[openbiblio-dev] Distributed scraping using flockscrape

Fri Jan 21 12:03:57 UTC 2011

Key to scraping PMC is OAIPMH - meaning, to be efficient, we need to
divide up the 'history' of the site into chunks and to start the
sequential harvesting.

The dates that the OAIPMH service API uses are the 'aquisition' dates,
the date at which a given record appeared in PMC's db. Note that this
has nothing to do with publication date!

You ask the API for access to the records that appeared within a date
range, and it passes back a partial set of records and a
'resumptionToken'. You need this token to construct the next URL to
get the next part of the set for the asked for date range. When you
dont get a resumptionToken in the response, you should have all the
records you asked for.

The reason why we need to chunk up by date is to allow for more than
one 'client' to start one of these sequential requests and also, in
anticipation that for some periods, we may hit server errors, bad XML
and so on, things which dont allow us to get the next resumption
token. (From my experience of it, it certainly uses perl and string
concatenation to build up the responses - you absolutely cannot
guarantee valid XML!)

If we can manufacture a task that can deal with the two modes of
download (initial request and resumption requests)

Some figures:
PubMed Central claims to have started in 2000 - that would make for
286 two-week chunks
Oft-repeated phrase is that an article is added to Pubmed every three seconds.

URLs:

Initial request looks like: (Caps signify variables)
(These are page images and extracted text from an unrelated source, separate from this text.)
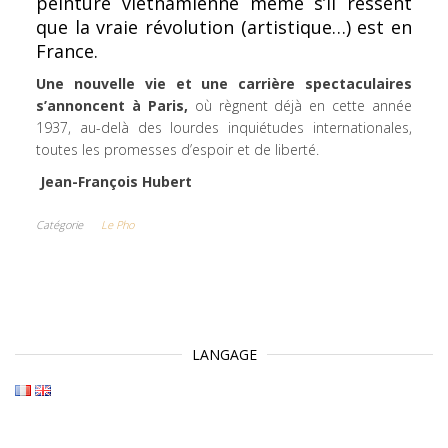
peinture vietnamienne même s’il ressent
que la vraie révolution (artistique…) est en
France.
Une nouvelle vie et une carrière spectaculaires
s’annoncent à Paris,
où règnent déjà en cette année
1937, au-delà des lourdes inquiétudes internationales,
toutes les promesses d’espoir et de liberté.
Jean-François Hubert
Catégorie
Le Pho
LANGAGE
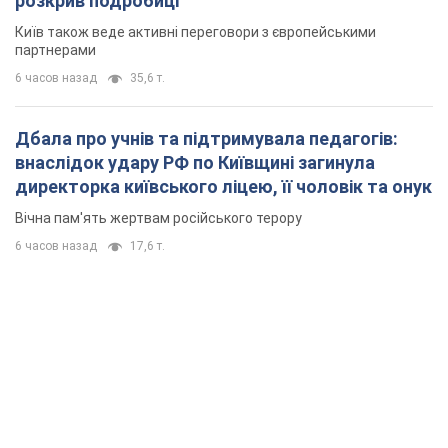
Вічна пам'ять жертвам російського терору
6 часов назад
17,6 т.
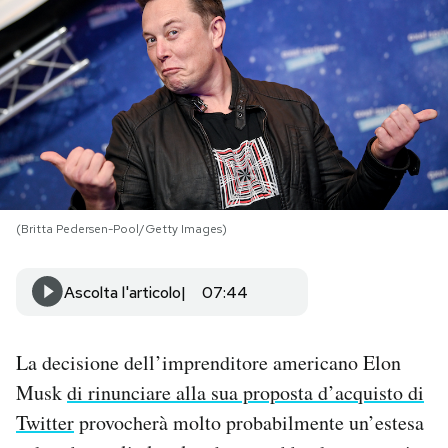
PODCAST
NEWSLETTER
I MIEI PREFERITI
(Britta Pedersen-Pool/Getty Images)
SHOP
Ascolta l'articolo
07:44
CALENDARIO
La decisione dell’imprenditore americano Elon
AREA PERSONALE
Musk
di rinunciare alla sua proposta d’acquisto di
Area Personale
Twitter
provocherà molto probabilmente un’estesa
Newsletter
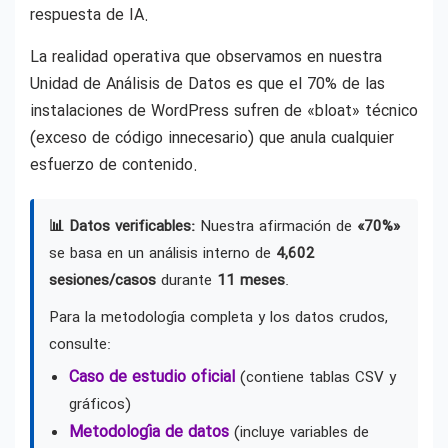
respuesta de IA.
La realidad operativa que observamos en nuestra
Unidad de Análisis de Datos es que el 70% de las
instalaciones de WordPress sufren de «bloat» técnico
(exceso de código innecesario) que anula cualquier
esfuerzo de contenido.
📊 Datos verificables:
Nuestra afirmación de
«70%»
se basa en un análisis interno de
4,602
sesiones/casos
durante
11 meses
.
Para la metodología completa y los datos crudos,
consulte:
Caso de estudio oficial
(contiene tablas CSV y
gráficos)
Metodología de datos
(incluye variables de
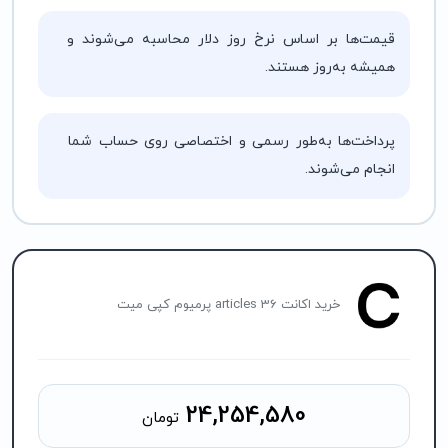
قیمت‌ها بر اساس نرخ روز دلار محاسبه می‌شوند و
همیشه به‌روز هستند.
پرداخت‌ها به‌طور رسمی و اختصاصی روی حساب شما
انجام می‌شوند.
خرید اکانت articles 36 پرمیوم کپی میت
24,254,580
تومان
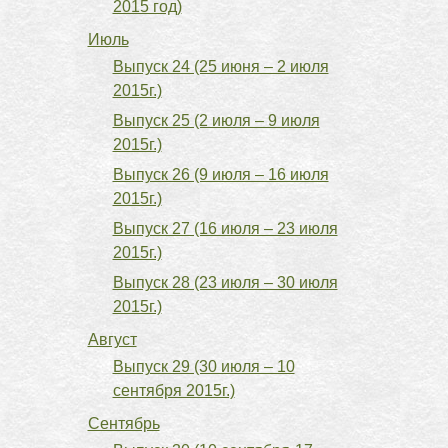
2015 год)
Июль
Выпуск 24 (25 июня – 2 июля
2015г.)
Выпуск 25 (2 июля – 9 июля
2015г.)
Выпуск 26 (9 июля – 16 июля
2015г.)
Выпуск 27 (16 июля – 23 июля
2015г.)
Выпуск 28 (23 июля – 30 июля
2015г.)
Август
Выпуск 29 (30 июля – 10
сентября 2015г.)
Сентябрь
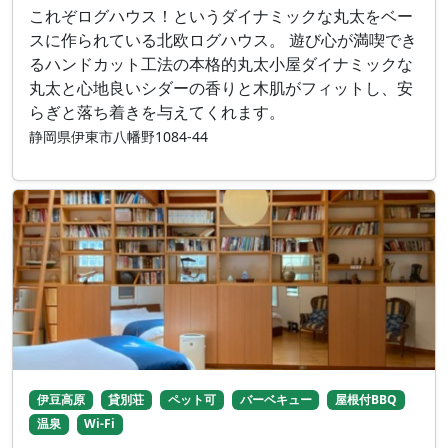
これぞログハウス！というダイナミックな丸太をベー
スに作られている北欧ログハウス。 遊び心が満喫でき
るハンドカット工法の本格的丸太小屋ダイナミックな
丸太と心地良いシダーの香りと木肌がフィットし、安
らぎと落ち着きを与えてくれます。
静岡県伊東市八幡野1084-44
伊豆高原
貸別荘
ペット可
バーベキュー
屋根付BBQ
温泉
Wi-Fi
http://www.pubmedcentral.nih.gov/oai/oai.cgi?verb=ListRecords&metadataPrefix=pmc&from=FROMDATE&until=TODATE

http://www.pubmedcentral.nih.gov/oai/oai.cgi?verb=ListRecords&resumptionToken=RESUMPTIONTOKEN
(That's the official way - we may need to stick in the from and until
params too, if the service gets confused on certain ranges)

The resumption tokens coming from the service seem to encode the last
internal article id you got to and the dates - not entirely guessable
as the ids are erratic and no doubt used in a db query. (incidentally,
a likely db injection vector too... but I digress)

Response:
Should be an XML response that sort of looks like this:

<OAIPMH ...>
...
  <ListRecords>
     <record>
        <metadata>  the meat of the record response is in here. Should
be a chunk of NLM DTD xml.</metadata>
        ...
     </record>
     <record>
     ....
     <!--  optionally: -->
     <resumptionToken>Magiccodegoeshere</resumptionToken>
   </ListRecords>
</OAIPMH>

Errors:
We'll probably hit server errors, blocks and so on, but there are some
OAIPMH specific error responses to watch out for:

OAIPMH Error looks something like:

<?xml version="1.0" encoding="UTF-8"?>
<OAI-PMH xmlns="http://www.openarchives.org/OAI/2.0/"
         xmlns:xsi="http://www.w3.org/2001/XMLSchema-instance"
         xsi:schemaLocation="http://www.openarchives.org/OAI/2.0/
         http://www.openarchives.org/OAI/2.0/OAI-PMH.xsd">
  <responseDate>2002-05-01T09:18:29Z</responseDate>
  <request>http://arXiv.org/oai2</request>
  <error code="ERRORCODE">Error Description</error>
</OAI-PMH>

The ERRORCODEs to watch out for:

"badResumptionToken" - The service doesn't like the resumption token
which it no doubt just gave you
"noRecordsMatch" - There's no records for that given combo of from +
until. Doesn't mean that the records don't exist, just that the
service can't find it in the db. Could be a timeout or something
similar.

Suggestions:

- Use a regex to get the resumptionToken - can't guarantee that the
XML won't choke a parser (without BeautifulStoneSoup perhaps)
- Use 2 week chunks, as we may find dates that the service fails to
supply. Hard to overlap data from a failed range without working out
how far it got in terms of aquisition date.
- First step is to get a full response for each date range and to deal
with the XML later. Will need pulling out, aggregating and maybe
turning into a much larger document per period.
- Conversion to something else can wait! :)

Ben

Ben

On 19 January 2011 09:45, Rufus Pollock <rufus.pollock at okfn.org> wrote:
> There was some discussion last week that we may have need for a
> distributed scraping setup for a large scrape of data that we would
> like to do.
>
> Friedrich (in cc) has developed FlockScrape:
>
> <http://flockscrape.pudo.org/>
>
> Originally for scraping company info in Germany. Looks like this could
> be useful for us.
>
> Rufus
>